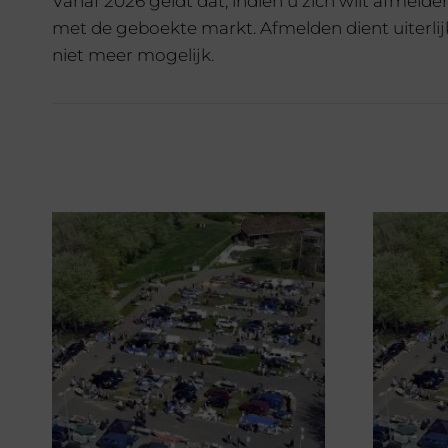
Vanaf 2026 geldt dat, indien u zich wilt afmeld
met de geboekte markt. Afmelden dient uiterlijk
niet meer mogelijk.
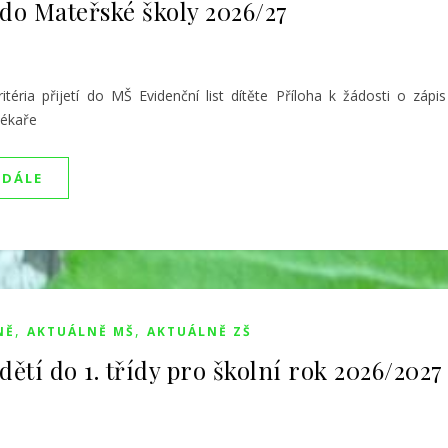
 do Mateřské školy 2026/27
Kritéria přijetí do MŠ Evidenční list dítěte Příloha k žádosti o záp
lékaře
 DÁLE
,
,
NĚ
AKTUÁLNĚ MŠ
AKTUÁLNĚ ZŠ
dětí do 1. třídy pro školní rok 2026/2027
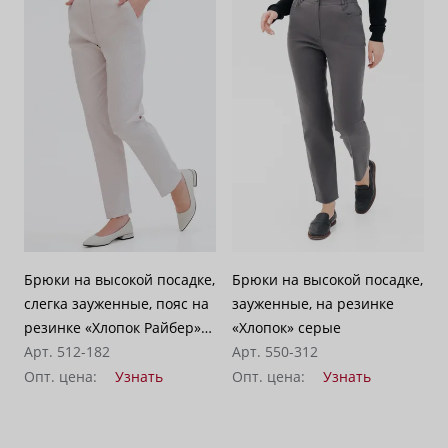
Брюки на высокой посадке,
Брюки на высокой посадке,
слегка зауженные, пояс на
зауженные, на резинке
резинке «Хлопок Райбер»
«Хлопок» серые
бежевые
Арт. 512-182
Арт. 550-312
Опт. цена:
Узнать
Опт. цена:
Узнать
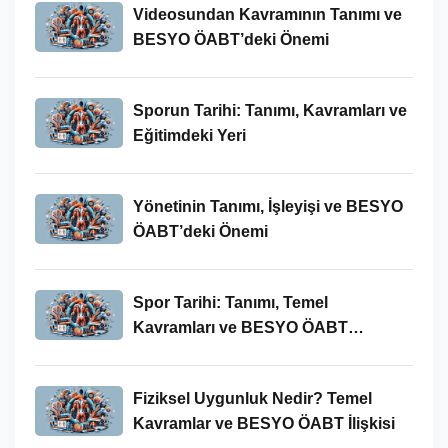
Videosundan Kavramının Tanımı ve
BESYO ÖABT’deki Önemi
Sporun Tarihi: Tanımı, Kavramları ve
Eğitimdeki Yeri
Yönetinin Tanımı, İşleyişi ve BESYO
ÖABT’deki Önemi
Spor Tarihi: Tanımı, Temel
Kavramları ve BESYO ÖABT
Bağlamında Önemi
Fiziksel Uygunluk Nedir? Temel
Kavramlar ve BESYO ÖABT İlişkisi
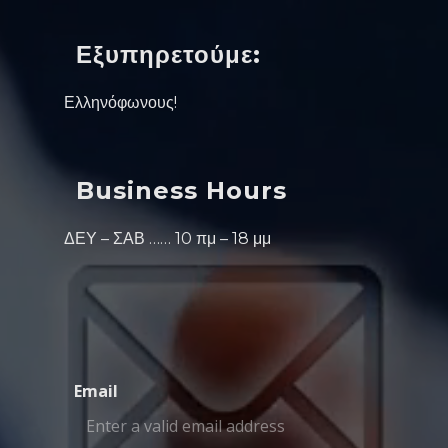
Εξυπηρετούμε:
Ελληνόφωνους!
Business Hours
ΔΕΥ – ΣΑΒ …… 10 πμ – 18 μμ
Email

• • • • •

** WHAT YOU ARE ASKED TO DO **
Which lines of the listing above hold the word "BESYO"? Copy each of them.

** EXERCISE OUTPUT **
BESYO ÖABT’deki Önemi
Yönetinin Tanımı, İşleyişi ve BESYO
Kavramları ve BESYO ÖABT
Kavramlar ve BESYO ÖABT İlişkisi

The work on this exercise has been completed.